As usual, Pleasence does great work here. Evidently aware of his character’s pre-war inspiration, he has a great time putting his own spin on Brember Wills’ unforgettable performance in Whale’s film, bringing a sense of gravitas to his dialogue which temporarily even convinces us to take the film seriously. (“Thank god, an ACTOR,” I recall thinking at this point.)

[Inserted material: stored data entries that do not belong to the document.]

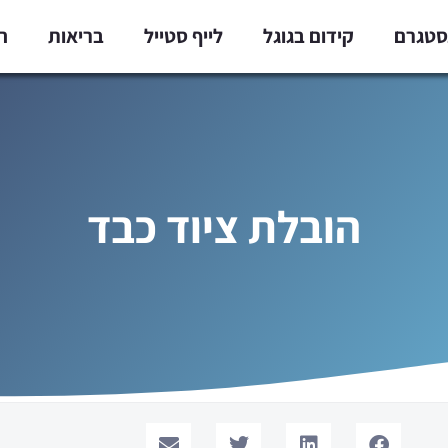
נסטגרם
קידום בגוגל
לייף סטייל
בריאות
ח
הובלת ציוד כבד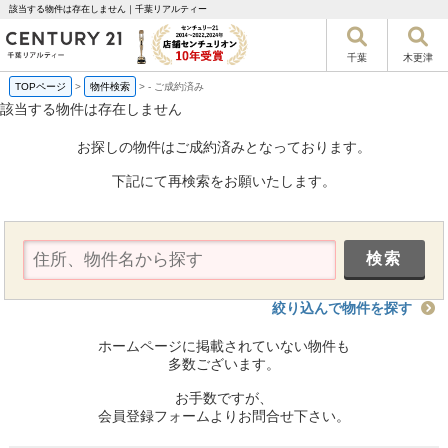
該当する物件は存在しません｜千葉リアルティー
千葉
木更津
TOPページ
>
物件検索
>
-
ご成約済み
該当する物件は存在しません
お探しの物件はご成約済みとなっております。
下記にて再検索をお願いたします。
絞り込んで物件を探す
ホームページに掲載されていない物件も
多数ございます。
お手数ですが、
会員登録フォームよりお問合せ下さい。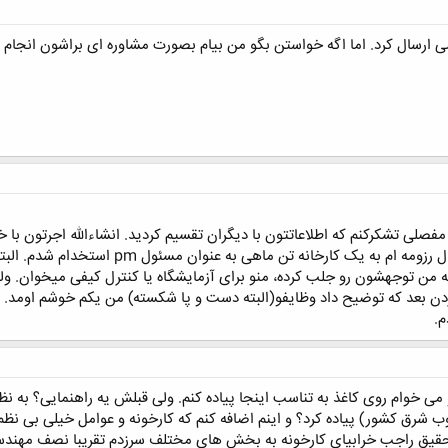
ی ارسال کرد. اما اگه خواستن بگو من بیام بصورت مشاوره ای براشون انجام 
مفصلی تشکرکنم که اطلاعاتتون با دیگران تقسیم کردید. انشاءالله اجرتون با خ
موضوع ازین قراره که بنده در پی ارسال رزو
 من توجهشون رو جلب کرده، منو برای آزمایشگاه یا کنترل کیفی میخوان. ول
کردن بعد که توضیح داد وظایفو(البته دست و پا شکسته) من یکم خوشم اومد. و
م.
 شرق کشور) پیاده کرد؟ و اینم اضافه کنم که کارخونه و عوامل خیلی بی ن
 تحقیق راجب خرابیای کارخونه به بخش های مختلف سرزدم تقریبا نصف مهندس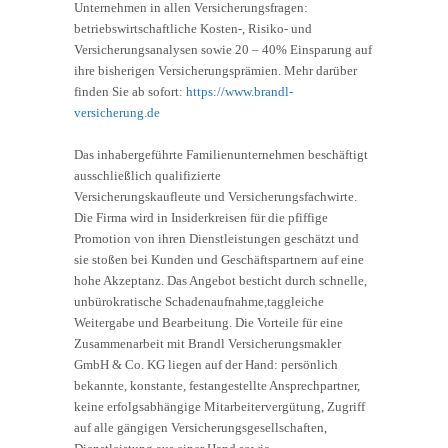
Unternehmen in allen Versicherungsfragen:
betriebswirtschaftliche Kosten-, Risiko- und
Versicherungsanalysen sowie 20 – 40% Einsparung auf
ihre bisherigen Versicherungsprämien. Mehr darüber
finden Sie ab sofort:
https://www.brandl-
versicherung.de
Das inhabergeführte Familienunternehmen beschäftigt
ausschließlich qualifizierte
Versicherungskaufleute und Versicherungsfachwirte.
Die Firma wird in Insiderkreisen für die pfiffige
Promotion von ihren Dienstleistungen geschätzt und
sie stoßen bei Kunden und Geschäftspartnern auf eine
hohe Akzeptanz. Das Angebot besticht durch schnelle,
unbürokratische Schadenaufnahme,taggleiche
Weitergabe und Bearbeitung. Die Vorteile für eine
Zusammenarbeit mit Brandl Versicherungsmakler
GmbH & Co. KG liegen auf der Hand: persönlich
bekannte, konstante, festangestellte Ansprechpartner,
keine erfolgsabhängige Mitarbeitervergütung, Zugriff
auf alle gängigen Versicherungsgesellschaften,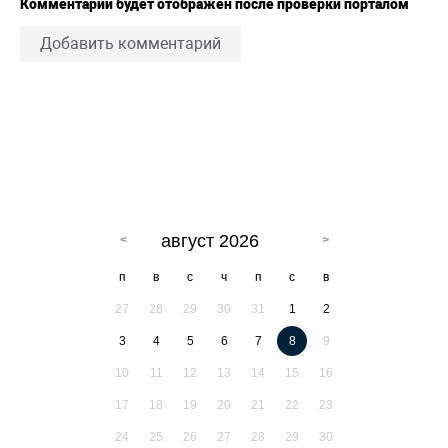
Комментарий будет отображен после проверки порталом
Добавить комментарий
август 2026
п
в
с
ч
п
с
в
27
28
29
30
31
1
2
3
4
5
6
7
8
9
10
11
12
13
14
15
16
17
18
19
20
21
22
23
24
25
26
27
28
29
30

Pleasance’s character is confined to a wheelchair (OR IS HE?, etc), and, apparently on account of his penchant for sculpture, he has a domestic hand drill strapped to one of his arms. Though allegedly utilised in a few moments of gory (off-screen) violence, I was chiefly struck my how thoroughly UN-threatening this looks, particularly when - in a moment which in a sense seems to sum up this movie’s crazy charm perfectly - he responds to being shut behind a locked door by a fleeing Molly by angrily drilling a series of very small holes straight into the plywood walls of the set! Whatcha gonna do Donald, hang some pictures?

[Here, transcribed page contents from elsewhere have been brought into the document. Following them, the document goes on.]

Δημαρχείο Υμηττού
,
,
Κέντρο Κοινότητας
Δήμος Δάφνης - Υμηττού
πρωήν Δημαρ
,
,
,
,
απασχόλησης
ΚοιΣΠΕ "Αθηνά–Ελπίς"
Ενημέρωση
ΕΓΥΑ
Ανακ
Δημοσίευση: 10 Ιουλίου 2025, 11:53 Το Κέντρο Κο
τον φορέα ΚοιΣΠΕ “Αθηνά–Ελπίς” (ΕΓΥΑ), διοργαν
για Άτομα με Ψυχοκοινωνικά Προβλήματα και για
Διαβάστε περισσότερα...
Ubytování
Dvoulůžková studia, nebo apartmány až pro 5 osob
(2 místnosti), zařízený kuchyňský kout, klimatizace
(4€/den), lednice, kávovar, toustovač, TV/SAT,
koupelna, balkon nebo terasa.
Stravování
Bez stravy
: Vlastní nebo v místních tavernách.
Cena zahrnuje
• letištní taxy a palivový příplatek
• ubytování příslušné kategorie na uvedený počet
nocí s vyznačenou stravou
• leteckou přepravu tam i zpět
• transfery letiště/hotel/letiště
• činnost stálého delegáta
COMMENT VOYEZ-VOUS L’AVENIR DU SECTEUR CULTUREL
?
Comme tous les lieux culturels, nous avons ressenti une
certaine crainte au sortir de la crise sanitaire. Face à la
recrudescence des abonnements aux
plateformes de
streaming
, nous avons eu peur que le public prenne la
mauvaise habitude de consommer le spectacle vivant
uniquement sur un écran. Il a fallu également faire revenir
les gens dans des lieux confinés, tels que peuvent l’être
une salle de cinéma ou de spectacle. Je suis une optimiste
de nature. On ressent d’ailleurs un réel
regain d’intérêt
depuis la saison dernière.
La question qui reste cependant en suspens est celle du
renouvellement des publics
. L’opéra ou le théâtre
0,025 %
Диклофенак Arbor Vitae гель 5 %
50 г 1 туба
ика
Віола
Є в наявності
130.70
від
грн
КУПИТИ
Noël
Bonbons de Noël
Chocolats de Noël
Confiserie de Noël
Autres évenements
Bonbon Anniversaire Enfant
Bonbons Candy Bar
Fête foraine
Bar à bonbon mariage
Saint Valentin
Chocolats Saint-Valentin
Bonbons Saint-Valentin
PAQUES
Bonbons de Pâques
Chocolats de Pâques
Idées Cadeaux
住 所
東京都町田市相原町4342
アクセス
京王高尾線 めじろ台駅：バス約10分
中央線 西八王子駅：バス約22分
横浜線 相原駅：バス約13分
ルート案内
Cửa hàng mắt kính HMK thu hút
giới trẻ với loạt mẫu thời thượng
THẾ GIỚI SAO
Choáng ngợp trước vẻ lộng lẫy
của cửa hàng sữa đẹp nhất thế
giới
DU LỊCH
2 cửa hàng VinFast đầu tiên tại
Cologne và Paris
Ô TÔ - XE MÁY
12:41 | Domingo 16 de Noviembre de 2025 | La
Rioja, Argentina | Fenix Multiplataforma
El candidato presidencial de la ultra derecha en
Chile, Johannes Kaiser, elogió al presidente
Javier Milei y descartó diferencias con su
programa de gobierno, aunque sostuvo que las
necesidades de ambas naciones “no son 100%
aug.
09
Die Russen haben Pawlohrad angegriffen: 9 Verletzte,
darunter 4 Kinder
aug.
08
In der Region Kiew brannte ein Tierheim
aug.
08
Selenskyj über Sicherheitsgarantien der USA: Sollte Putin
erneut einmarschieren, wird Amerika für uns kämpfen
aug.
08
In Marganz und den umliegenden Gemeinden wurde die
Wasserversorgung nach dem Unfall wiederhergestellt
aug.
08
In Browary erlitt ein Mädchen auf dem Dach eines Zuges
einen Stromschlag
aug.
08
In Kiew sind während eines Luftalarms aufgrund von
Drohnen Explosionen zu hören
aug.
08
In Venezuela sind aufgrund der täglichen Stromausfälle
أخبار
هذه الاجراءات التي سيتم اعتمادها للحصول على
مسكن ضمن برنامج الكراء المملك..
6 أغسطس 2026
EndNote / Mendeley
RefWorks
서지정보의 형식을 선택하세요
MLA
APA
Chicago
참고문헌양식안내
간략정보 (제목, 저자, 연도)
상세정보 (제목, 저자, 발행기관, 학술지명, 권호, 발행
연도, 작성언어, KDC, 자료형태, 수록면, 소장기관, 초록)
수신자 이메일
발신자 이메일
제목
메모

Needless to say, this whole farrago concludes the only way it possibly could, with a decent into blood-curdling hysteria which Oliver Reed and Donald Pleasence rolling around on the floor in a frenzied, mutually suicidal wrestling match (shades of ‘Women in Love’ perhaps?), as the Corman/Poe-mandated conflagration erupts around them, sending these horrendous sets up in smoke once and for all.

Meanwhile, having rescued her hunky fiancée from behind a polystyrene tombstone, Romy Windsor finally flees back out into the fresh air of Knebworth House, presumably contemplating an immediate change of profession. (Actually, she went on to roles in ‘Surf Ninjas’, ‘Camp Nowhere’ and ‘Howling IV: The Original Nightmare’, but safe to say no more Harry Alan Towers productions were forthcoming.)

Towers and Birkinshaw though ploughed straight on in the same furrow, ensuring that ‘House of Usher’ was released more-or-less back to back with their visionary re-imagining of ‘The Masque of the Red Death’ - a film so assaultively crass it makes this one looks like a model of respectful sobriety by comparison. All being well, we’ll hopefully be digging into the garish mysteries of Red Death ‘89 here soon, so gird your loins folks, and make sure you come prepared. (Blindfolds, tranquilisers and hard liquor are all recommended.)